New Housing Lowers Rents in Minneapolis; St. Paul, Not So Much

New Minneapolis Apartments

Some new Minneapolis apartment building websites, via a quick Google search.

There’s an ongoing and tedious debate about whether or not building new market-rate apartment housing helps or hurts affordability in US cities. The argument is tedious not because it’s an uninteresting question, but because nothing seems to change. “You can’t build your way out of a housing crisis,” on one hand; “we have a housing shortage and need new housing,” on the other. Meanwhile, each time a new apartment building goes up in a city, it becomes a target for people justifiably upset about the rising costs of housing. Meanwhile, the rich get richer and the poor get displaced.

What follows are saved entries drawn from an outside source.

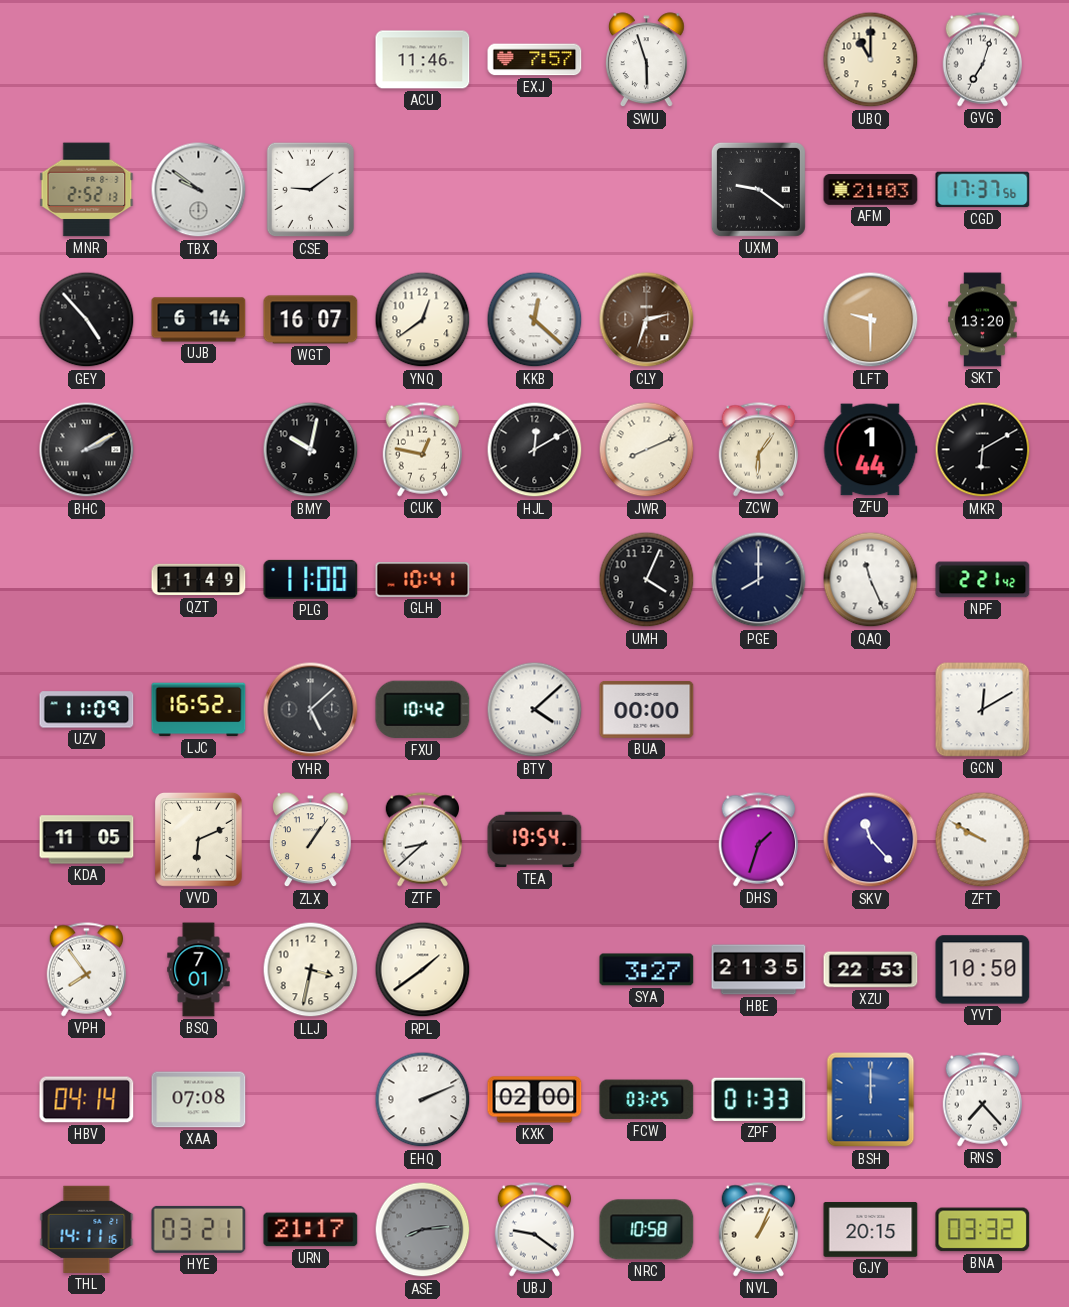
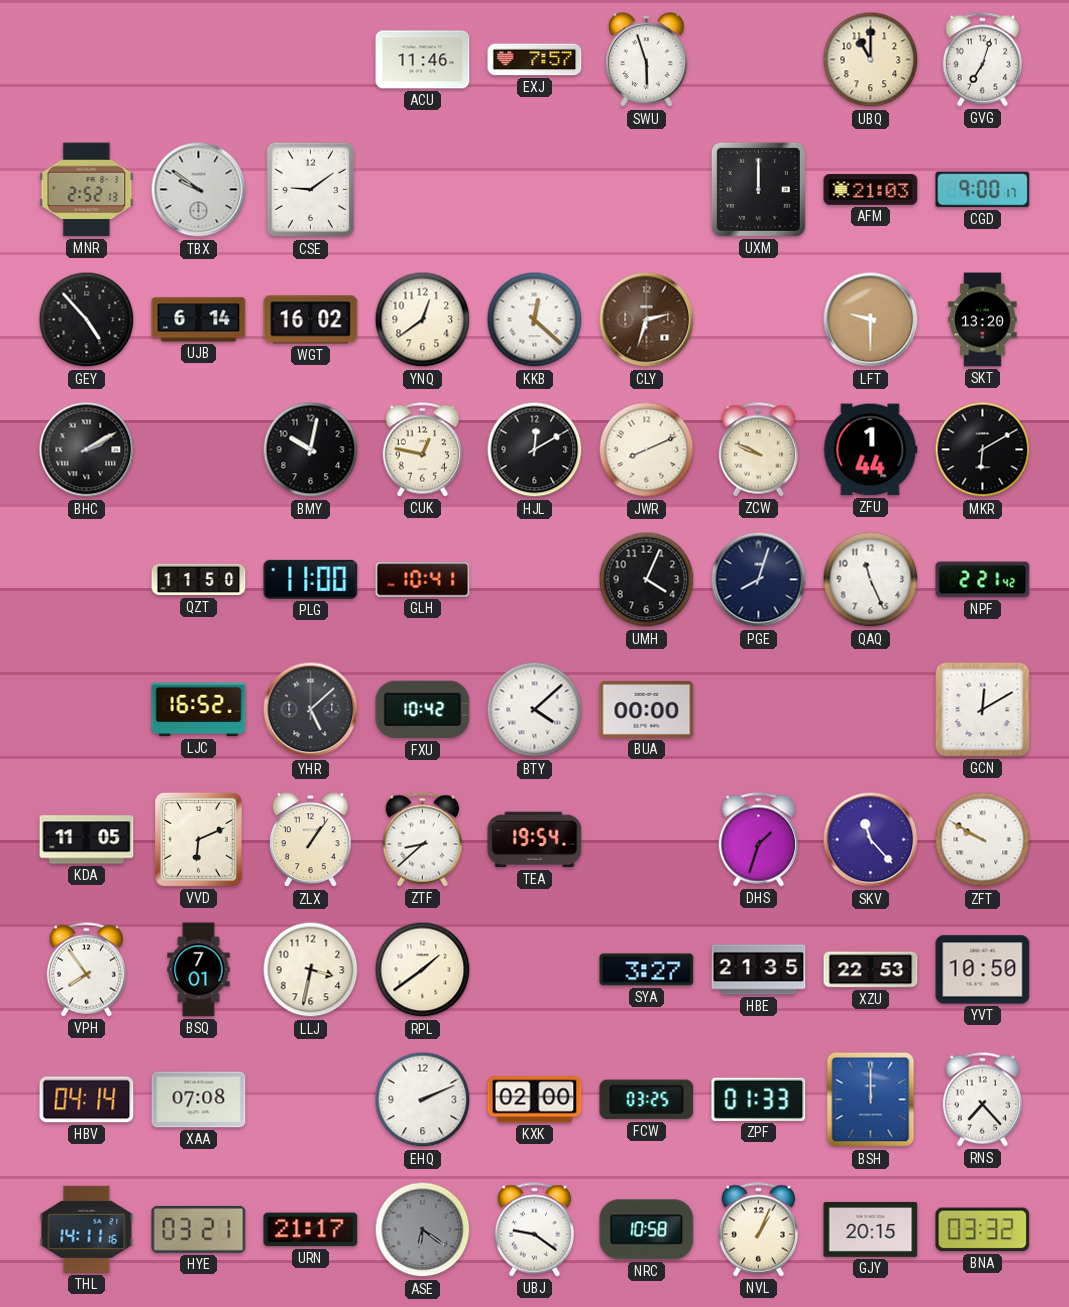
UXM: 9:21 -> 12:00
CGD: 17:37 -> 9:00
WGT: 16:07 -> 16:02
ZCW: 6:06 -> 9:49
QZT: 11:49 -> 11:50
PGE: 8:00 -> 8:03
UZV: 11:09 -> none
ASE: 8:14 -> 6:21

The key problem is that rents keep going up, while incomes and wages stay flat. That’s been happening for decades in every city that has a growing economy. And always, thanks to gaping disparities stemming from generations of racist housing policies, the crisis is far worse for people at the bottom of the housing market. Anyone dependent on “naturally occurring affordable housing” (NOAH) is very vulnerable to market forces, such as house flippers, profit-seeking landlords, or even opportunistic buyers and sellers in a highly competitive housing market. No US city seems to have any real solutions that are lowering housing costs for people in desperate need. The housing debate seems stuck in a tragic impasse.

That’s why the latest data out of Minneapolis is a breath of fresh air. The short story is this: Minneapolis has built a lot of new apartments over the last five years, and now actual rents are finally going down, almost all across the board.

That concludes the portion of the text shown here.